Monday, February 20, 2012

Come One, Come All, to a Country Ball in Honor of George Washington's Birthday

Poor George Washington, your birthday so forgotten, now the Presidents' Day holiday just another sale day, and another day off from work (or for those who don't have off, to be angry they aren't). Not for readers of this blog! We shall attend a Country Ball in River Edge, New Jersey with the Bergen County Historical Society, complete with dancing, cherry pie, and merriment. Full disclosure: I didn't think much about the holiday at all until I got into the spirit by going to this ball the past few years. Re-enactors did the dancing this day, but I had warm memories of getting in on the fun on a warm summer evening in July at the Calico Frolic (flashback here).
I always feel like I'm watching a period movie being shot.

George presenting Martha. He would be the stepfather to her two children from her first marriage, and they would have none of their own (his earlier bout with small pox may have doomed chances for any bloodline descendants).

This American Centennial Quilt was on display, made by Sarah Cooper Hill in 1875 in Hackensack, New Jersey. A true work of art on par with any painting or sculpture.

The detail is extravagant. This is a show piece, but in general, I just love quilts, don't you? I'm not going to add quilting to my seemingly unachievable to do list: speak and write French, learn to tap dance, cook from scratch almost everything, learn to make my own clothes. It is a craft worth admiring.

In the Black Horse tavern, the barman is ready to quench your thirst with some cider.

On the cherry tree myth, Wikipedia notes,
"Apocryphal stories about Washington's childhood include a claim...that he chopped down his father's cherry tree and admitted the deed when questioned: "I can't tell a lie, Pa." The anecdote was first reported by biographer Parson Weems, who after Washington's death interviewed people who knew him also a child. The Weems version was very widely reprinted throughout the 19th century, for example in McGuffey Readers. Moralistic adults wanted children to learn moral lessons from the past from history, especially as taught by great national heroes like Washington. After 1890 however, historians insisted on scientific research methods to validate every story, and there was no evidence for this anecdote apart from Weems' report. Joseph Rodman in 1904 noted that Weems plagiarized other Washington tales from published fiction set in England. No one has found an alternative source for the cherry tree story, thus Weems' credibility is questioned."

Soldiers outside the Dutch Out Kitchen. We tend to not only forget the sacrifices of our founding fathers, but also those who did battle. This observation very much stuck with me on the web site for the Morristown National Park,

"The deep snow was the keystone in the arch of starvation. We were absolutely, literally starved. For four days and as many nights I did not put a single morsel into my mouth except a little black birch bark I gnawed off a limb. Some boiled and ate their shoes. Some officers killed a pet dog for food. If this was not starving, I wonder what was." - Joseph P. Martin

An simple adornment of Indian Corn on the door of the Dutch out kitchen pleases the eye.
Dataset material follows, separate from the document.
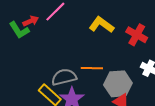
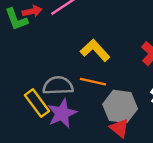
yellow L-shape: (101, 25) -> (95, 50), moved

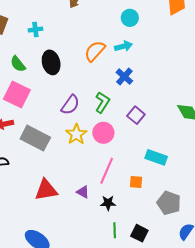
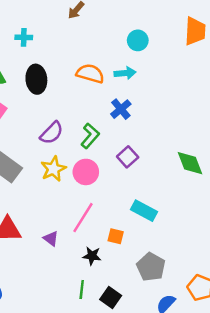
orange semicircle: (95, 51) -> (90, 74), turned 55
black star: (108, 203) -> (92, 256), moved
The whole foods outside the kitchen, like apples, onions, potatoes and carrots, make you want to a) shun the processed foods too much in many of our diets, and b) go home and make a soup or stew or an apple crisp.

A soldier looks on at the feast being prepared: acorn squash stewed with pears; Brussels sprouts; chicken stew, a corn cheddar chowder, and fresh bread baking.

A woman spinning wool. Think how labor intensive this was.

Something about this piece of Buffalo Pottery just spoke to me in the gift shop. With my 10 percent membership discount, I picked it up for $18. From eHow, "Buffalo Pottery was named for the New York city in which it originated, but the reason the brand became so successful had nothing to do with bison or location. The Buffalo Pottery story began when the owner of the Larkin Soap Company decided to commission a limited edition soap dish to hype flagging sales while differentiating the brand from competitors. Over time, Buffalo Pottery products grew more popular than the soap so the same genius marketer who came up with the idea for the soap dish premium (Mr. Larkin) diversified his holdings and opened a pottery business."
An 18th century bed said to have been slept in by George Washington. A prediction: my IKEA bed frame will not have such a long lifespan.

A young girl walks down a gravel path toward a very modern world, with history in her heart, much like it is in mine.